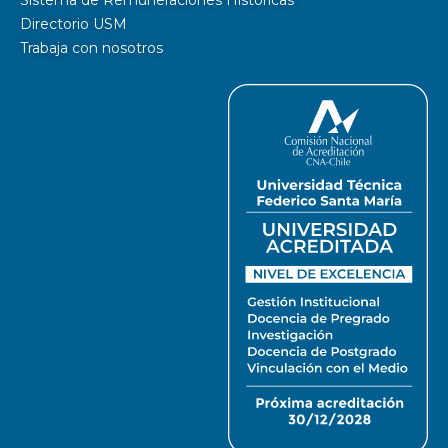
Directorio USM
Trabaja con nosotros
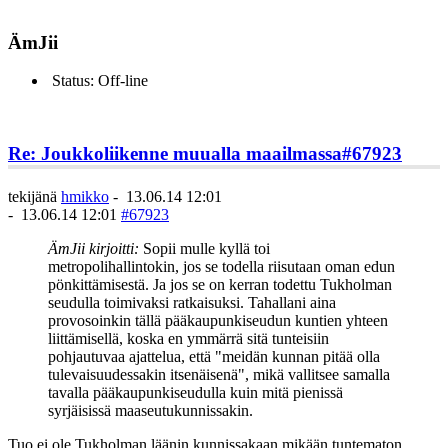
ÄmJii
Status: Off-line
Re: Joukkoliikenne muualla maailmassa
#67923
tekijänä
hmikko
-
13.06.14 12:01
-
13.06.14 12:01
#67923
ÄmJii kirjoitti:
Sopii mulle kyllä toi
metropolihallintokin, jos se todella riisutaan oman edun
pönkittämisestä. Ja jos se on kerran todettu Tukholman
seudulla toimivaksi ratkaisuksi. Tahallani aina
provosoinkin tällä pääkaupunkiseudun kuntien yhteen
liittämisellä, koska en ymmärrä sitä tunteisiin
pohjautuvaa ajattelua, että "meidän kunnan pitää olla
tulevaisuudessakin itsenäisenä", mikä vallitsee samalla
tavalla pääkaupunkiseudulla kuin mitä pienissä
syrjäisissä maaseutukunnissakin.
Tuo ei ole Tukholman läänin kunnissakaan mikään tuntematon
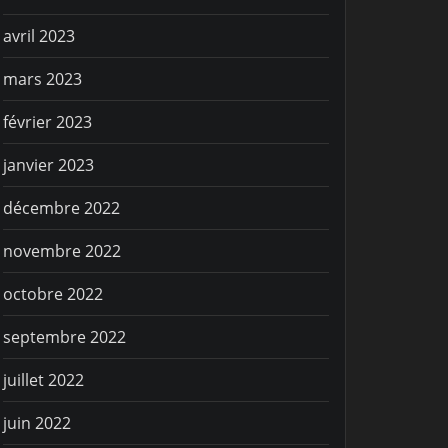
avril 2023
mars 2023
février 2023
janvier 2023
décembre 2022
novembre 2022
octobre 2022
septembre 2022
juillet 2022
juin 2022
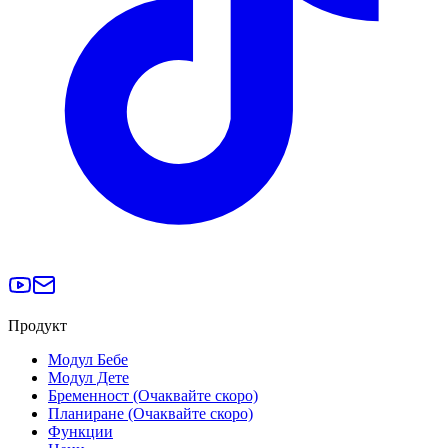
Продукт
Модул Бебе
Модул Дете
Бременност (Очаквайте скоро)
Планиране (Очаквайте скоро)
Функции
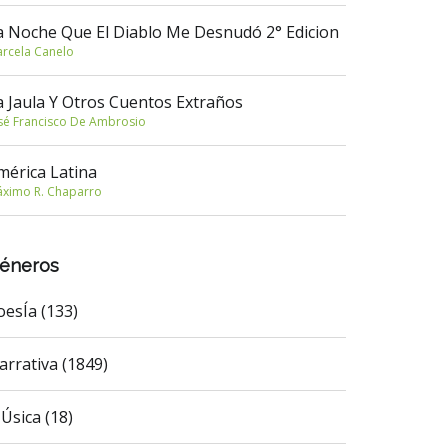
a Noche Que El Diablo Me Desnudó 2° Edicion
rcela Canelo
a Jaula Y Otros Cuentos Extraños
sé Francisco De Ambrosio
mérica Latina
ximo R. Chaparro
éneros
oesÍa (133)
arrativa (1849)
Úsica (18)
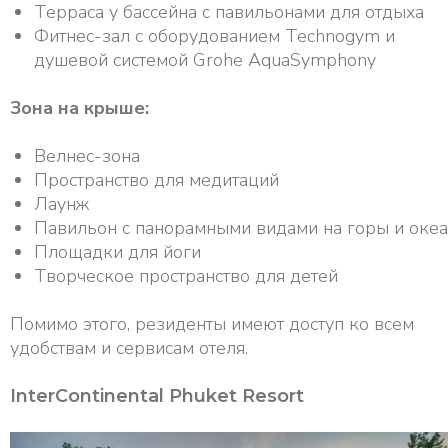
Терраса у бассейна с павильонами для отдыха
Фитнес-зал с оборудованием Technogym и
душевой системой Grohe AquaSymphony
Зона на крыше:
Велнес-зона
Пространство для медитаций
Лаунж
Павильон с панорамными видами на горы и оке
Площадки для йоги
Творческое пространство для детей
Помимо этого, резиденты имеют доступ ко всем
удобствам и сервисам отеля.
InterContinental Phuket Resort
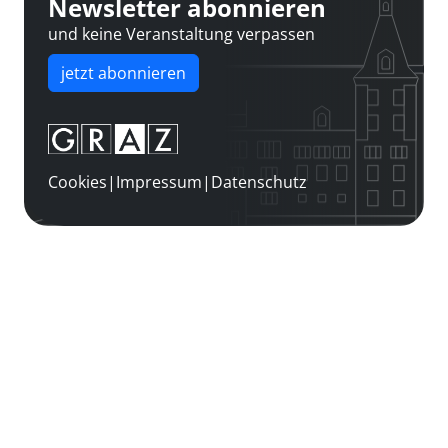
Newsletter abonnieren
und keine Veranstaltung verpassen
jetzt abonnieren
Cookies
|
Impressum
|
Datenschutz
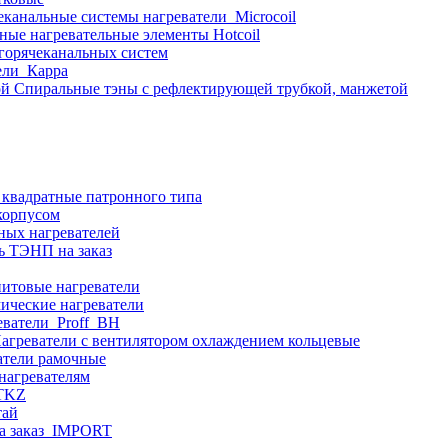
еканальные системы нагреватели_Microcoil
ные нагревательные элементы Hotcoil
 горячеканальных систем
ели_Карра
Спиральные тэны с рефлектирующей трубкой, манжетой
 квадратные патронного типа
корпусом
ных нагревателей
ь ТЭНП на заказ
итовые нагреватели
ические нагреватели
еватели_Proff_BH
агреватели с вентилятором охлаждением кольцевые
атели рамочные
нагревателям
ITKZ
тай
а заказ_IMPORT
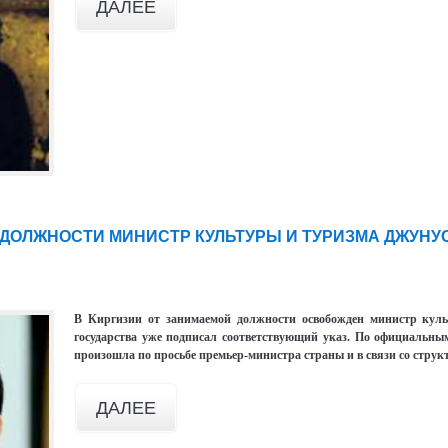
ДАЛЕЕ
С ДОЛЖНОСТИ МИНИСТР КУЛЬТУРЫ И ТУРИЗМА ДЖУНУ
В Киргизии от занимаемой должности освобожден министр кул
государства уже подписал соответствующий указ. По официальн
произошла по просьбе премьер-министра страны и в связи со струк
ДАЛЕЕ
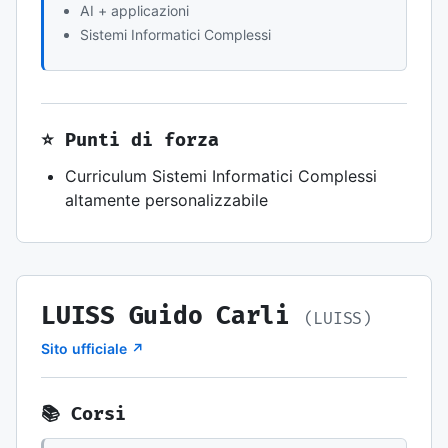
AI + applicazioni
Sistemi Informatici Complessi
⭐ Punti di forza
Curriculum Sistemi Informatici Complessi
altamente personalizzabile
LUISS Guido Carli
(LUISS)
Sito ufficiale ↗
📚 Corsi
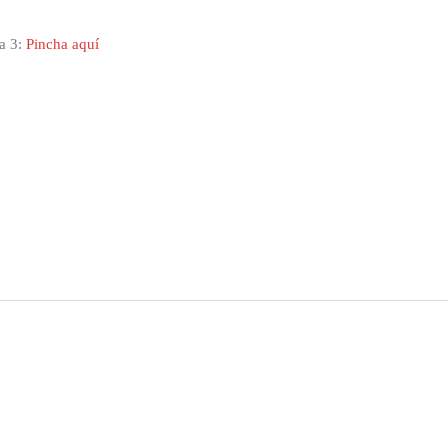
na 3:
Pincha aquí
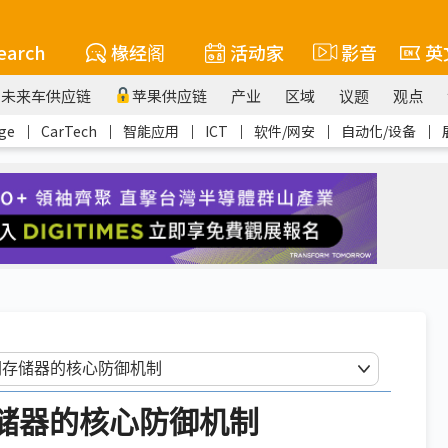
earch
椽经阁
活动家
影音
英
未来车供应链
苹果供应链
产业
区域
议题
观点
ge
｜
CarTech
｜
智能应用
｜
ICT
｜
软件/网安
｜
自动化/设备
｜
存储器的核心防御机制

+--

_Exercise details:_ Copy out each line of the records above that includes "Sistemi".

_Result of this task:_
Sistemi Informatici Complessi
Curriculum Sistemi Informatici Complessi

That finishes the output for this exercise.